=== Activity ===
Would you copy out each line of the records below that includes the word "minerałów"?

Recorded information Start Marker

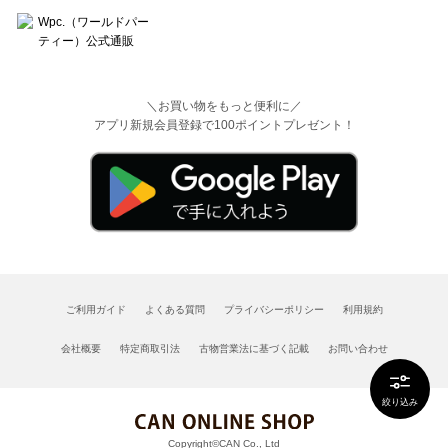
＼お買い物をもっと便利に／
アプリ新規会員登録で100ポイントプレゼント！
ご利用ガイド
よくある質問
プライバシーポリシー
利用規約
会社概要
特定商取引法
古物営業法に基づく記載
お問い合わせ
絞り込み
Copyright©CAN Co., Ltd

Recorded information End Marker
Recorded information Start Marker

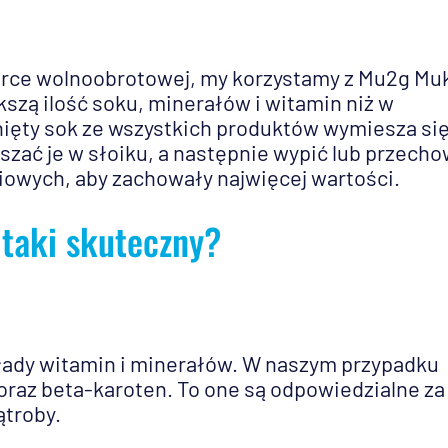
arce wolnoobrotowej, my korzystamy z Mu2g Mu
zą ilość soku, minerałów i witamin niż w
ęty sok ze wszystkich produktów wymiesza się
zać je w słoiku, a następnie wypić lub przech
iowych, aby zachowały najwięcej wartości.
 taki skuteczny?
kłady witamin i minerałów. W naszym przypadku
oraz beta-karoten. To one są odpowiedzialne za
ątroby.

Recorded information End Marker

=== Written answer ===
zą ilość soku, minerałów i witamin niż w
kłady witamin i minerałów. W naszym przypadku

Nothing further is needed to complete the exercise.